[Document structure recognition data]
- - - - -

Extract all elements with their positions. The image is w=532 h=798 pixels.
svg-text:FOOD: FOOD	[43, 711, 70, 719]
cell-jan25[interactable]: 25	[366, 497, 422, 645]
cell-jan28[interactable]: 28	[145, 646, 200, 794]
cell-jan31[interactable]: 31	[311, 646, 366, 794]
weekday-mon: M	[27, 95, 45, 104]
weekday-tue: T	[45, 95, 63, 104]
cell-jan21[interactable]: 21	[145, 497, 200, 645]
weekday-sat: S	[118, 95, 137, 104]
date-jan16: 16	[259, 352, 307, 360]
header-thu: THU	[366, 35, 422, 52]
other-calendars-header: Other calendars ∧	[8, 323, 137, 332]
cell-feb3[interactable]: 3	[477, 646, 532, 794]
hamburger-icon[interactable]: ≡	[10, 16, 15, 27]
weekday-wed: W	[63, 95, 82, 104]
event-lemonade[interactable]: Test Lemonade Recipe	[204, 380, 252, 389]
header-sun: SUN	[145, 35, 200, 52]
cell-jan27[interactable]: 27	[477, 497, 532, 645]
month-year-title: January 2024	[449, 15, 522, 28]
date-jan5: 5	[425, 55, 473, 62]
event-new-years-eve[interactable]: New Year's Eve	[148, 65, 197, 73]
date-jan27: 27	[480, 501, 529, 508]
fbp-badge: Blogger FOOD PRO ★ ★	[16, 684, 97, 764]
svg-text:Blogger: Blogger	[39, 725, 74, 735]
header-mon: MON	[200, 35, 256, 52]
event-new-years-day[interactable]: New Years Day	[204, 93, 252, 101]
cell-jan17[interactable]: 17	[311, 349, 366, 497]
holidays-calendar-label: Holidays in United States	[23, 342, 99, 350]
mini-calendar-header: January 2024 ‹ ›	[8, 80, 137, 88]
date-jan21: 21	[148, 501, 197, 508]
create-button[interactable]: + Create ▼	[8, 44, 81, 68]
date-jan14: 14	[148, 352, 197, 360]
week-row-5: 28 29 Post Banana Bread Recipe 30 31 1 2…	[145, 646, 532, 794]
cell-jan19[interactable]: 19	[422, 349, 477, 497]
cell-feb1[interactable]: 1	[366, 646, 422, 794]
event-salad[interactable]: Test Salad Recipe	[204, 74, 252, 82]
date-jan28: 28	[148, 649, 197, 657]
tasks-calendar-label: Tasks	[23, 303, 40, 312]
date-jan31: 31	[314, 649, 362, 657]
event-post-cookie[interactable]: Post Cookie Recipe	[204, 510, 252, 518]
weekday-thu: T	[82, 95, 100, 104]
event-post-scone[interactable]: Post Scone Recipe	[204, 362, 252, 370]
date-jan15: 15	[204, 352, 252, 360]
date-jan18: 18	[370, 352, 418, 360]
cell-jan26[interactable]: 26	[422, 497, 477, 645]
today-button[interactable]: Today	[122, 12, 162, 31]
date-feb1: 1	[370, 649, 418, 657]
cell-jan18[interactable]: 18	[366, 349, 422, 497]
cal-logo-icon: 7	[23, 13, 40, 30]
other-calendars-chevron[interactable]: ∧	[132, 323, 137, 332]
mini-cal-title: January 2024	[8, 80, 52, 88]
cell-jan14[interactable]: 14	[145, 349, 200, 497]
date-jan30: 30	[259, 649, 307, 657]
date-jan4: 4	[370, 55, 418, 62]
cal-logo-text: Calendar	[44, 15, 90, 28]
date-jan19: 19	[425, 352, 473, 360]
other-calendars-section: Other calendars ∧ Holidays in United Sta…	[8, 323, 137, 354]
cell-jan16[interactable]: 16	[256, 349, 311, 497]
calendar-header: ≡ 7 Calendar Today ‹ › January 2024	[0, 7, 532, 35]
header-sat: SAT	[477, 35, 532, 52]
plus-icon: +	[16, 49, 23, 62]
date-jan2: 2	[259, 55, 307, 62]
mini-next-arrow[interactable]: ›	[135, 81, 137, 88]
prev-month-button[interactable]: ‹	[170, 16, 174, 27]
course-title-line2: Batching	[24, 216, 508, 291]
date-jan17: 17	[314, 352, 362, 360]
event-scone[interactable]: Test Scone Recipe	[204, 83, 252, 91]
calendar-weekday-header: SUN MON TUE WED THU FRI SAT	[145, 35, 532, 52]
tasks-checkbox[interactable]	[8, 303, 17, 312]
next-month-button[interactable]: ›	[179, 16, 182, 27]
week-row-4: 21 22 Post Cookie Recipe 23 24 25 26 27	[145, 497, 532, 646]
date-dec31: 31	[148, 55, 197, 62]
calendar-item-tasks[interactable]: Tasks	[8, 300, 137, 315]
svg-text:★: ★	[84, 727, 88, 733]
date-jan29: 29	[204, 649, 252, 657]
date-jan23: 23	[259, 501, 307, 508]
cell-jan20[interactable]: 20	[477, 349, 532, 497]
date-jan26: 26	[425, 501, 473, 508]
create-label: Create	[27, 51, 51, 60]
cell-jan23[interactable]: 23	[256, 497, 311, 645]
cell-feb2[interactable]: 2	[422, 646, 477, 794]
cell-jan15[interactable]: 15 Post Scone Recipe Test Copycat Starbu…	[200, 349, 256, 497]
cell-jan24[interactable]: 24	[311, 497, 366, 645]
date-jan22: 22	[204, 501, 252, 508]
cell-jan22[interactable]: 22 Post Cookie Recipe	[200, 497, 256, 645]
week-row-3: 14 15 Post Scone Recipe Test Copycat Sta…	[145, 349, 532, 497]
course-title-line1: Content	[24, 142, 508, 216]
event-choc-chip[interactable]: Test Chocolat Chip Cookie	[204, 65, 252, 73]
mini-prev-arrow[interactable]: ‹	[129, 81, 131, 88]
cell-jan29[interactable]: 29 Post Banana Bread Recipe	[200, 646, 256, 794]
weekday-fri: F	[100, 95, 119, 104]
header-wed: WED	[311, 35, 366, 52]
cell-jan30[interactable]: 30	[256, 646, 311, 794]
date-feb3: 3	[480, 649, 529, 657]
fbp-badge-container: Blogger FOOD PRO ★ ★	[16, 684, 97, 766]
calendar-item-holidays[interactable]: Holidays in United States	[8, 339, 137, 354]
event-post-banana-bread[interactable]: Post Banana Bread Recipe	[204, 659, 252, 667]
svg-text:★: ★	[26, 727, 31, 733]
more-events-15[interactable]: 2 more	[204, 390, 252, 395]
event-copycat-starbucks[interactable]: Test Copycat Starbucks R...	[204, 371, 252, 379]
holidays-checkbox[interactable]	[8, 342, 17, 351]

- - - - -

All entries must be duplicated exactly, with none left out.

Extract all elements with their positions. The image is w=532 h=798 pixels.
svg-text:FOOD: FOOD	[43, 711, 70, 719]
cell-jan25[interactable]: 25	[366, 497, 422, 645]
cell-jan28[interactable]: 28	[145, 646, 200, 794]
cell-jan31[interactable]: 31	[311, 646, 366, 794]
weekday-mon: M	[27, 95, 45, 104]
weekday-tue: T	[45, 95, 63, 104]
cell-jan21[interactable]: 21	[145, 497, 200, 645]
weekday-sat: S	[118, 95, 137, 104]
date-jan16: 16	[259, 352, 307, 360]
header-thu: THU	[366, 35, 422, 52]
other-calendars-header: Other calendars ∧	[8, 323, 137, 332]
cell-feb3[interactable]: 3	[477, 646, 532, 794]
hamburger-icon[interactable]: ≡	[10, 16, 15, 27]
weekday-wed: W	[63, 95, 82, 104]
event-lemonade[interactable]: Test Lemonade Recipe	[204, 380, 252, 389]
header-sun: SUN	[145, 35, 200, 52]
cell-jan27[interactable]: 27	[477, 497, 532, 645]
month-year-title: January 2024	[449, 15, 522, 28]
date-jan5: 5	[425, 55, 473, 62]
event-new-years-eve[interactable]: New Year's Eve	[148, 65, 197, 73]
date-jan27: 27	[480, 501, 529, 508]
fbp-badge: Blogger FOOD PRO ★ ★	[16, 684, 97, 764]
svg-text:Blogger: Blogger	[39, 725, 74, 735]
header-mon: MON	[200, 35, 256, 52]
event-new-years-day[interactable]: New Years Day	[204, 93, 252, 101]
cell-jan17[interactable]: 17	[311, 349, 366, 497]
holidays-calendar-label: Holidays in United States	[23, 342, 99, 350]
mini-calendar-header: January 2024 ‹ ›	[8, 80, 137, 88]
date-jan21: 21	[148, 501, 197, 508]
create-button[interactable]: + Create ▼	[8, 44, 81, 68]
date-jan14: 14	[148, 352, 197, 360]
week-row-5: 28 29 Post Banana Bread Recipe 30 31 1 2…	[145, 646, 532, 794]
cell-jan19[interactable]: 19	[422, 349, 477, 497]
cell-feb1[interactable]: 1	[366, 646, 422, 794]
event-salad[interactable]: Test Salad Recipe	[204, 74, 252, 82]
date-jan28: 28	[148, 649, 197, 657]
tasks-calendar-label: Tasks	[23, 303, 40, 312]
date-jan31: 31	[314, 649, 362, 657]
event-post-cookie[interactable]: Post Cookie Recipe	[204, 510, 252, 518]
weekday-thu: T	[82, 95, 100, 104]
event-post-scone[interactable]: Post Scone Recipe	[204, 362, 252, 370]
date-jan15: 15	[204, 352, 252, 360]
date-jan18: 18	[370, 352, 418, 360]
cell-jan26[interactable]: 26	[422, 497, 477, 645]
today-button[interactable]: Today	[122, 12, 162, 31]
date-feb1: 1	[370, 649, 418, 657]
cell-jan18[interactable]: 18	[366, 349, 422, 497]
cal-logo-icon: 7	[23, 13, 40, 30]
other-calendars-chevron[interactable]: ∧	[132, 323, 137, 332]
mini-cal-title: January 2024	[8, 80, 52, 88]
cell-jan14[interactable]: 14	[145, 349, 200, 497]
date-jan30: 30	[259, 649, 307, 657]
date-jan4: 4	[370, 55, 418, 62]
cal-logo-text: Calendar	[44, 15, 90, 28]
date-jan19: 19	[425, 352, 473, 360]
other-calendars-section: Other calendars ∧ Holidays in United Sta…	[8, 323, 137, 354]
cell-jan16[interactable]: 16	[256, 349, 311, 497]
calendar-header: ≡ 7 Calendar Today ‹ › January 2024	[0, 7, 532, 35]
header-sat: SAT	[477, 35, 532, 52]
plus-icon: +	[16, 49, 23, 62]
date-jan2: 2	[259, 55, 307, 62]
mini-next-arrow[interactable]: ›	[135, 81, 137, 88]
prev-month-button[interactable]: ‹	[170, 16, 174, 27]
course-title-line2: Batching	[24, 216, 508, 291]
date-jan17: 17	[314, 352, 362, 360]
event-scone[interactable]: Test Scone Recipe	[204, 83, 252, 91]
calendar-weekday-header: SUN MON TUE WED THU FRI SAT	[145, 35, 532, 52]
tasks-checkbox[interactable]	[8, 303, 17, 312]
next-month-button[interactable]: ›	[179, 16, 182, 27]
week-row-4: 21 22 Post Cookie Recipe 23 24 25 26 27	[145, 497, 532, 646]
date-dec31: 31	[148, 55, 197, 62]
calendar-item-tasks[interactable]: Tasks	[8, 300, 137, 315]
svg-text:★: ★	[84, 727, 88, 733]
date-jan29: 29	[204, 649, 252, 657]
date-jan23: 23	[259, 501, 307, 508]
cell-jan20[interactable]: 20	[477, 349, 532, 497]
date-jan26: 26	[425, 501, 473, 508]
create-label: Create	[27, 51, 51, 60]
cell-jan23[interactable]: 23	[256, 497, 311, 645]
cell-feb2[interactable]: 2	[422, 646, 477, 794]
cell-jan15[interactable]: 15 Post Scone Recipe Test Copycat Starbu…	[200, 349, 256, 497]
cell-jan24[interactable]: 24	[311, 497, 366, 645]
date-jan22: 22	[204, 501, 252, 508]
cell-jan22[interactable]: 22 Post Cookie Recipe	[200, 497, 256, 645]
week-row-3: 14 15 Post Scone Recipe Test Copycat Sta…	[145, 349, 532, 497]
course-title-line1: Content	[24, 142, 508, 216]
event-choc-chip[interactable]: Test Chocolat Chip Cookie	[204, 65, 252, 73]
mini-prev-arrow[interactable]: ‹	[129, 81, 131, 88]
cell-jan29[interactable]: 29 Post Banana Bread Recipe	[200, 646, 256, 794]
weekday-fri: F	[100, 95, 119, 104]
header-wed: WED	[311, 35, 366, 52]
cell-jan30[interactable]: 30	[256, 646, 311, 794]
date-feb3: 3	[480, 649, 529, 657]
fbp-badge-container: Blogger FOOD PRO ★ ★	[16, 684, 97, 766]
calendar-item-holidays[interactable]: Holidays in United States	[8, 339, 137, 354]
event-post-banana-bread[interactable]: Post Banana Bread Recipe	[204, 659, 252, 667]
svg-text:★: ★	[26, 727, 31, 733]
more-events-15[interactable]: 2 more	[204, 390, 252, 395]
event-copycat-starbucks[interactable]: Test Copycat Starbucks R...	[204, 371, 252, 379]
holidays-checkbox[interactable]	[8, 342, 17, 351]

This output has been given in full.